Längere Laufzeiten und undurchsichtige Zinsintervalle ließen sich vom Anleger noch verschmerzen, wenn ihm im Gegenzug eine attraktive Rendite geboten würde. Doch hier erfüllt die staatliche Finanzagentur offensichtlich mit Engagement ihre Aufgaben, zu denen nach Aussagen von Bundesfinanzminister Hans Eichel (SPD) auch die "Fortsetzung des Sparkurses der Bundesregierung" zählt. Mit einer Rendite von 3,86 Prozent liegt die aktuelle Daueremission rund 0,2 Prozentpunkte niedriger als börsengehandelte Bundesanleihen mit vergleichbarer Restlaufzeit.
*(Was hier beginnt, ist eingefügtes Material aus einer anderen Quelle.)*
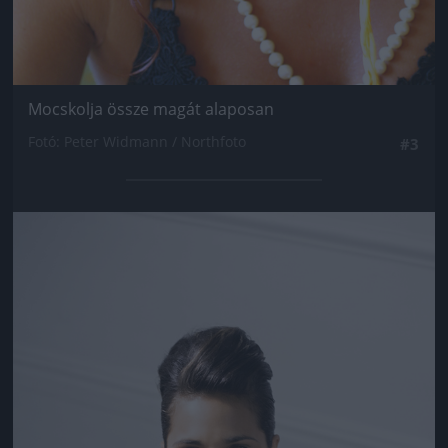
Mocskolja össze magát alaposan
Fotó: Peter Widmann / Northfoto
#3
Jön még kép!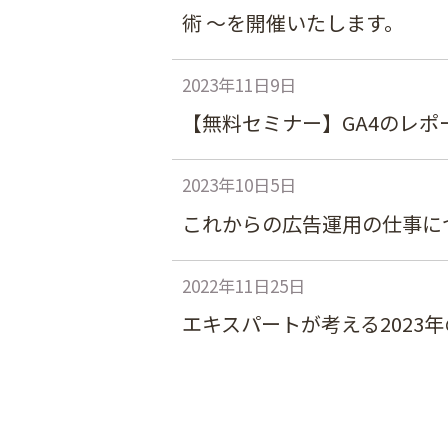
術 〜を開催いたします。
2023年11日9日
【無料セミナー】GA4のレポ
2023年10日5日
これからの広告運用の仕事に
2022年11日25日
エキスパートが考える2023年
Selbst die aktuell an der Börse notierte Bundesobligation mit einem Jahr weniger Restlaufzeit bringt mehr Rendite als die Daueremission. Im Klartext: Außerhalb der Börse verkauft der Finanzminister eine 100-Euro-Bundesobligation an private Anleger rund einen Euro teurer, als es ihm am regulären Kapitalmarkt möglich wäre. Bei einem Jahresvolumen von zwei Milliarden Euro ergibt sich daraus für den Staat immerhin ein zusätzlicher Gewinn von rund 20 Millionen Euro - auf Kosten der Kleinanleger, die niedrige Renditen und im Fall eines vorzeitigen Verkaufs über die Börse Kursverluste in Kauf nehmen müssen.

Anleihenexperte Schilling empfiehlt Anlegern daher, vor dem Kauf einer Bundesobligation aus der Daueremission des Bundes die Rendite mit derjenigen von ähnlich sicheren Wertpapieren zu vergleichen. "Pfandbriefe bringen derzeit bei vergleichbarer Sicherheit und Laufzeit jährlich rund 0,7 Prozentpunkte mehr", sagt Schilling. Einige Hypothekenbanken wie beispielsweise die DG Hyp bieten Privatanlegern die kostenlose Depotführung ihrer Pfandbriefe an. Dieser Gratis-Service gilt allerdings nur für die Papiere, die aus dem eigenen Haus stammen.